By Kelsey Dundon for The Vancouver Sun.
It’s been almost two years since the Province announced Personal Digital Device Restrictions in Schools to much fanfare and the collective relief of everyone familiar with Jonathan Haidt’s book The Anxious Generation. The goal of the device ban is solid: to remove distractions from classrooms and allow students to focus on learning.
The only problem?
Each school district has developed its own policy and it’s become clear the Vancouver School Board’s policy in its current form is ineffective and ultimately puts too much strain on teachers, administrators and students.
In case you need a refresher, the VSB’s current device policy for secondary school students is essentially this: personal digital devices must be turned off or placed on silent mode before entering the classroom and during instructional time.
Ask any high school teacher what that means in practice and they’ll probably tell you smartphones are hidden under the desk or tucked behind books. From there, students spend classes scrolling and texting and doing all the things these brilliantly designed devices make far too difficult for even the most iron-willed among us to resist.
It’s not students’ fault. These devices are dopamine drips.

Asking a student to resist the allure of the smartphone is unfair—even for those who are able to white-knuckle it—because research has found when it comes to smartphones, willpower drains brainpower.
You may have heard of the Phone Proximity Effect, where the mere presence of a smartphone requires so much cognitive power to resist its temptations, it reduces the cognitive capacity available for other things. Like learning. And that study was conducted on adults. I can’t even imagine trying to focus on Math 9 when TikTok is in my pocket; algebra doesn’t stand a chance against the algorithm.
We need to remove personal devices from the classroom for real.
We could follow the lead of pioneering independent schools in our region whose device bans mean smartphones are locked away all day. We could join the ranks of forward-thinking schools around the world that require phones to be stored during the school day in Yondr pouches—the same technology you might find at a concert or a comedy show. Or the VSB could simply adopt for secondary schools what is already in place for its elementary schools: phones are restricted for the entire instructional day, including class time, recess and lunch. Though I hope it goes without saying there should still be exceptions—as in the VSB’s current policy—for students who need to use a device to support medical or diverse educational needs.

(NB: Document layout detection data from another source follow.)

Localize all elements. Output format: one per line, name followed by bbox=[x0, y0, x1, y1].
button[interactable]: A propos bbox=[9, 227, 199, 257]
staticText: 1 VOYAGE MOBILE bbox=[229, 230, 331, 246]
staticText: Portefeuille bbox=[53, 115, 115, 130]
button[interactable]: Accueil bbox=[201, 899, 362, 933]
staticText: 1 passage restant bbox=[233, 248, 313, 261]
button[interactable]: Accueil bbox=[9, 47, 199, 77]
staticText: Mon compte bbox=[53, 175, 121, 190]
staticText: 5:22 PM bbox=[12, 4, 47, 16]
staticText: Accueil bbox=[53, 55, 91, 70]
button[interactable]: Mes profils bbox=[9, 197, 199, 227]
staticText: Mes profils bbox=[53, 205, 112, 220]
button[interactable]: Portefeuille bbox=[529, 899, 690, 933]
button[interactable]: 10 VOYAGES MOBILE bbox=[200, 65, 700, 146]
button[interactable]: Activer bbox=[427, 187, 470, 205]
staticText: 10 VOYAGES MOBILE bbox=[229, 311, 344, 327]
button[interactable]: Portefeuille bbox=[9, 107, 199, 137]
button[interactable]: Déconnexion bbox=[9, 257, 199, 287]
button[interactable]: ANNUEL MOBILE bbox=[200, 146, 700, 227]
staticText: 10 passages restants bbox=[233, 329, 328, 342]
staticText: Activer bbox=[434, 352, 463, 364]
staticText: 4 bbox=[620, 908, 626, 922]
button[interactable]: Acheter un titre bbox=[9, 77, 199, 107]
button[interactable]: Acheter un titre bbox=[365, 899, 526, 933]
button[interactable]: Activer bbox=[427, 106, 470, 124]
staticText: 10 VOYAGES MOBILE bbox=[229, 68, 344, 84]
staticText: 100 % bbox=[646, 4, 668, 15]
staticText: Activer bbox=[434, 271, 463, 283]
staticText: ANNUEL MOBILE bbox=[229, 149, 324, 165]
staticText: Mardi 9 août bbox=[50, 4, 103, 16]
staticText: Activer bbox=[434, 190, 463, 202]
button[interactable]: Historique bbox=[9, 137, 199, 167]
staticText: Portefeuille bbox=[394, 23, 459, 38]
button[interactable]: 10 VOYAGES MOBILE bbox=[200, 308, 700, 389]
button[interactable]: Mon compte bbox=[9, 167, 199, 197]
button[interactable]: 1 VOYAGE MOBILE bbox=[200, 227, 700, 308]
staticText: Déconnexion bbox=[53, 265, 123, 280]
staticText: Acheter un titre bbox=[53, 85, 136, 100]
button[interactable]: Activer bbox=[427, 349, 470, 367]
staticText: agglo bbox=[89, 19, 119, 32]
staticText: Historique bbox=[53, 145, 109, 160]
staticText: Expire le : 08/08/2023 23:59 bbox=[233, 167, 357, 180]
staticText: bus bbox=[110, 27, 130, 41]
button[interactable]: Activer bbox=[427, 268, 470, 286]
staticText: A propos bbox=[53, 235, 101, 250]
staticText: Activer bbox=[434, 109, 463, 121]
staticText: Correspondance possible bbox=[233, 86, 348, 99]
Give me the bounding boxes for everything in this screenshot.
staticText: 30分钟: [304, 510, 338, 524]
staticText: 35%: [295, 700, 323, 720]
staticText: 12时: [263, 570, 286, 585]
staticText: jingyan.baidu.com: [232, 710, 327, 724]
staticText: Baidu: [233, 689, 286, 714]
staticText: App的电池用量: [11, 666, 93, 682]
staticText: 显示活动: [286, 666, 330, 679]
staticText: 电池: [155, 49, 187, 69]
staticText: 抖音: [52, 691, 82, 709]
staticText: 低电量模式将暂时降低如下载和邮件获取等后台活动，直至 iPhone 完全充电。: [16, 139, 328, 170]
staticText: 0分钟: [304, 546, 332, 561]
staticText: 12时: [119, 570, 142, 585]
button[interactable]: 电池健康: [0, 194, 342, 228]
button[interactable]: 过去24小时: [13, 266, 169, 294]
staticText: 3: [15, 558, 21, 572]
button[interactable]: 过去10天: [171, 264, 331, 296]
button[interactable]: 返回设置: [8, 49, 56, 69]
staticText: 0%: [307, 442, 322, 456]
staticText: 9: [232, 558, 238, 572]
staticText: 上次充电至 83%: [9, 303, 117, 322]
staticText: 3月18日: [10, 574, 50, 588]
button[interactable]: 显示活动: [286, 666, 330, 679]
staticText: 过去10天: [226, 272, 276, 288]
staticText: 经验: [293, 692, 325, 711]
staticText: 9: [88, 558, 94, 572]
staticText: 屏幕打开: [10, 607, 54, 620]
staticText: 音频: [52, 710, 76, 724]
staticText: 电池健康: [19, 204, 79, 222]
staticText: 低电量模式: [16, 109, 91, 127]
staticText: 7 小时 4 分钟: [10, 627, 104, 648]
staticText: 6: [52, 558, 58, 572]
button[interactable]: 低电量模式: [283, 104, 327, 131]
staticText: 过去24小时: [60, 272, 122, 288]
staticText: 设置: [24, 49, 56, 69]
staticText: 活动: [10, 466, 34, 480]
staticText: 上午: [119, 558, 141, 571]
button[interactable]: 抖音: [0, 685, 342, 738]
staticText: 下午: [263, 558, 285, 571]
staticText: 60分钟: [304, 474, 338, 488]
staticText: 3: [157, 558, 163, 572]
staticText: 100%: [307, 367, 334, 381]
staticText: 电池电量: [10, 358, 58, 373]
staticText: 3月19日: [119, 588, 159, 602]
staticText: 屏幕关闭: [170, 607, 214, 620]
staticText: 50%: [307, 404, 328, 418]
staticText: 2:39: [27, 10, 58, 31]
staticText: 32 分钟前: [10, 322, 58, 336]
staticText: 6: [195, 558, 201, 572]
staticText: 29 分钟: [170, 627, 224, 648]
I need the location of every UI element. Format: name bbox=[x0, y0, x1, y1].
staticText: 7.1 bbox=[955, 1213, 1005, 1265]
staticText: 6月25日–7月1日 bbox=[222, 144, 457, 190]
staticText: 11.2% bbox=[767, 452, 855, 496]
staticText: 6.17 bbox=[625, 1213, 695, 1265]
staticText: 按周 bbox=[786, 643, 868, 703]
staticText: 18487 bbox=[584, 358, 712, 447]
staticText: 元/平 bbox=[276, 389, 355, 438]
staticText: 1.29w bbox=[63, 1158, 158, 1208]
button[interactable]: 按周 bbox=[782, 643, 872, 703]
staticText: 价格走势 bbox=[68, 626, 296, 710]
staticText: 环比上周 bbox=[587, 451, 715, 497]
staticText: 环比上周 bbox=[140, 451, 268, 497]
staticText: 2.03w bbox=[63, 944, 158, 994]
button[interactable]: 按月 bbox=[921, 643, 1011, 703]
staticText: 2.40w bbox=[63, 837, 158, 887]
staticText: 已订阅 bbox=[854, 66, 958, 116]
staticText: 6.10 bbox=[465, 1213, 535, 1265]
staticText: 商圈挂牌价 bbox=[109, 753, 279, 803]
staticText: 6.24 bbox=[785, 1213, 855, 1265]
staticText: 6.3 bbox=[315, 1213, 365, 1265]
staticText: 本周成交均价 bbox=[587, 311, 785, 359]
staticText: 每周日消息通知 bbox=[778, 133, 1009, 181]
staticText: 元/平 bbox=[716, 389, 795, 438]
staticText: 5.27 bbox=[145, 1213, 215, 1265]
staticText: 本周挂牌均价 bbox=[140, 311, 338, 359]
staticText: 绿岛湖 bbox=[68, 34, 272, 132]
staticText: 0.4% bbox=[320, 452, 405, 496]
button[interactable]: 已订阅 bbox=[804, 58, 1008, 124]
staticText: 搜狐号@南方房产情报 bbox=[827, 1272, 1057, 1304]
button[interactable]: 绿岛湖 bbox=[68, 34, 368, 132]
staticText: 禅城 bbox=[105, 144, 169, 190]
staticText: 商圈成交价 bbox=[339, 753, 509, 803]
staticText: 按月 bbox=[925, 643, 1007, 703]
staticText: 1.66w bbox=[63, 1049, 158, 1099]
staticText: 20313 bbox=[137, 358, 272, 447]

School districts with effective bell-to-bell device bans have found students’ test scores have improved significantly, especially for low-achieving students. They found students connect better with each other in class and during breaks; they even found students check out more library books.
Because when we actually remove smartphones from school in a thorough, clear-cut manner, we take the pressure off teachers and administrators from having to waste precious class time policing them (their plates are already overflowing!). And we free up students’ cognitive capacity for concentrating on the things that actually matter.
A common refrain I hear from fellow parents is how relieved we are that we didn’t have smartphones and social media when we were growing up. That’s a gift we can give our children—at the very least during their school day.